Could This Be Why Some Chechens Think Tsarnaev Brothers Were Framed for Bombings?

This combination of undated photos shows Tamerlan Tsarnaev, 26, left, and Dzhokhar Tsarnaev, 19. The FBI says the two brothers and suspects in the Boston Marathon bombing killed an MIT police officer, injured a transit officer in a firefight and threw explosive devices at police during a getaway attempt in a long night of violence that left Tamerlan dead and Dzhokhar still at large on Friday, April 19, 2013. The ethnic Chechen brothers lived in Dagestan, which borders the Chechnya region in southern Russia. They lived near Boston and had been in the U.S. for about a decade, one of their uncles reported said. Credit: AP

Could This Be Why Chechens Seem to Think Tsarnaev Brothers Were Framed?At least three family members of the alleged Boston Marathon bombers have expressed concerns that brothers Tamerlan Tsarnaev, 26, and Dzhokhar Tsarnaev, 19, are being framed for the attack. The Chechen Republic’s president also used language indicating the suspects may be innocent.

Now BuzzFeed Editor-in-Chief Ben Smith is offering a theory trying to explain the conspiracy theories.

The brothers’ aunt, Maret Tsarnaeva, told reporters gathered outside her Toronto home on Friday, “I’m suspicious that this was staged. The Picture was staged.”

She went even further, alleging a massive conspiracy among those hunting her nephews.

“When you are blowing up people and you want to bring attention to something for some person — you do that math,” she added.

Anzor Tsarnaev, the suspects’ father, on Friday said “someone framed them,” but he didn’t know who.
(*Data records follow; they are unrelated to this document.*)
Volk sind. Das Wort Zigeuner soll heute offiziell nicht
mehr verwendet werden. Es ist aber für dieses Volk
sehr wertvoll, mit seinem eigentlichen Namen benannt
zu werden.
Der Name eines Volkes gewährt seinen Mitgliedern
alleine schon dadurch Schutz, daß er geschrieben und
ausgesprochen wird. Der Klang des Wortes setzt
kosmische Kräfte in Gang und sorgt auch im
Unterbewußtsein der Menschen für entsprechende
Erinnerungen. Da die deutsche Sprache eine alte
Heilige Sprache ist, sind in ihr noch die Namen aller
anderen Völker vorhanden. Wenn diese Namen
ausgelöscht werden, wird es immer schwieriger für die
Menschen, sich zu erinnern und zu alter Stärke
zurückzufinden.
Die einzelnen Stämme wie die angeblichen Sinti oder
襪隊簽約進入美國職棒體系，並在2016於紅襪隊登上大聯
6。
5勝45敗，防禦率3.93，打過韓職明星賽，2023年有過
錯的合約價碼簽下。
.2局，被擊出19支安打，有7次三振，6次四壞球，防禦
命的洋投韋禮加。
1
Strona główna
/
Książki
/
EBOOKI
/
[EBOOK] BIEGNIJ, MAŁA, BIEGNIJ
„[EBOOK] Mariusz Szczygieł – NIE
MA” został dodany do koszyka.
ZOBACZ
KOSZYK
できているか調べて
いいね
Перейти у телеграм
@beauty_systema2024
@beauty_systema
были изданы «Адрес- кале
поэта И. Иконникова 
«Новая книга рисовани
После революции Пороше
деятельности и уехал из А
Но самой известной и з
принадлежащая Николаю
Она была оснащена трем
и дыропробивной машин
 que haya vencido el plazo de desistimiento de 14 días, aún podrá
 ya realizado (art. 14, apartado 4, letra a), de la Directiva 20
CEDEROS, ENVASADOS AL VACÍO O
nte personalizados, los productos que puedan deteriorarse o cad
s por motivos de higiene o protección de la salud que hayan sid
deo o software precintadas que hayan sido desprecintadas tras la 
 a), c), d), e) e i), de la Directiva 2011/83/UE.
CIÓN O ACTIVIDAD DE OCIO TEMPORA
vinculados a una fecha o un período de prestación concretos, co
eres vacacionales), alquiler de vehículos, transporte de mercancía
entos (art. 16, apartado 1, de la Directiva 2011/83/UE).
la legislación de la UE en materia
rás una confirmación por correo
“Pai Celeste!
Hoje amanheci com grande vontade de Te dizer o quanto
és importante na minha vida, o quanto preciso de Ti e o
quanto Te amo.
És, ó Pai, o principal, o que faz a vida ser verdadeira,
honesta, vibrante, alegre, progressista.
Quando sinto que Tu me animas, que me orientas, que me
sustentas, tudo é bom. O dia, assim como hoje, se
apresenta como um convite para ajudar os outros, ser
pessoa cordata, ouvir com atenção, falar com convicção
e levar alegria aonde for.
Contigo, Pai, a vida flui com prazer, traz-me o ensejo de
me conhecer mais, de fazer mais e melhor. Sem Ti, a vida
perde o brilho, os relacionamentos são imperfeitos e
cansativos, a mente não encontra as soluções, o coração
Further, brothers’ mother, Zubeidat Tsarnaeva, said her children are “100 percent innocent” and suggested that they have been framed.

“This is a set up, my son would never ever carry out such terror attack,” she said Friday, according to the Daily Mail.
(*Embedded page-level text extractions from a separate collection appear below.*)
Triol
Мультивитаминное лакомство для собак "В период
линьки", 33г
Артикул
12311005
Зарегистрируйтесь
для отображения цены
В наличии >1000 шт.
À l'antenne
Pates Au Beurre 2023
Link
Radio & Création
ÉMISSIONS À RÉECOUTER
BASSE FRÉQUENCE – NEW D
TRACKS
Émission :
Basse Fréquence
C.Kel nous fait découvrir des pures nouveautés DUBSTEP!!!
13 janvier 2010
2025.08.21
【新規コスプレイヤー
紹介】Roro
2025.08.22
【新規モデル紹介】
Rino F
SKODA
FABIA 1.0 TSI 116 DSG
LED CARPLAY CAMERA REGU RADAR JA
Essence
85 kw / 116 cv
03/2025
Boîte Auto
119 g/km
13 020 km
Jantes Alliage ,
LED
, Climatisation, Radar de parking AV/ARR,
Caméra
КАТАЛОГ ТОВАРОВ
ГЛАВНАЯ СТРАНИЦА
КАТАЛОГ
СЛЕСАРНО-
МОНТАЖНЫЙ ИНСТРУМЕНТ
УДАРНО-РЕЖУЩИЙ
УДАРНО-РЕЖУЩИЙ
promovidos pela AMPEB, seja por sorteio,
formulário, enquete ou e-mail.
The Chechen Republic’s president Ramzan Kadyrov even released an interesting statement about the two suspects, saying “it is evident that special services needed to calm society by any means possible.”

The president, an ally of Russian President Vladimir Putin, also wrote: “Any attempt to draw a connection between Chechnya and Tsarnaevs — if they are guilty — is futile.”

Here’s Smith’s take on the seemingly paranoid and conspiratorial comments that were coming from Chechens Friday:

This may sound paranoid. But paranoids can have real enemies. And you don’t have to be crazy to believe Chechen allegations of baroque and brutal government conspiracies — at least, not when they’re directed at the Russian government.

Reasonable people have directed truly horrendous allegations at President Vladimir Putin and his security services.The former Washington Post reporter David Satter argued convincingly in his 2003 book on Russia, Darkness At Dawn, that the Russian government had directed deadly and incomprehensible bombings of Russian apartment buildings in 1999, which killed 300 people — to justify a new invasion of Chechnya, and to speed Putin’s rise.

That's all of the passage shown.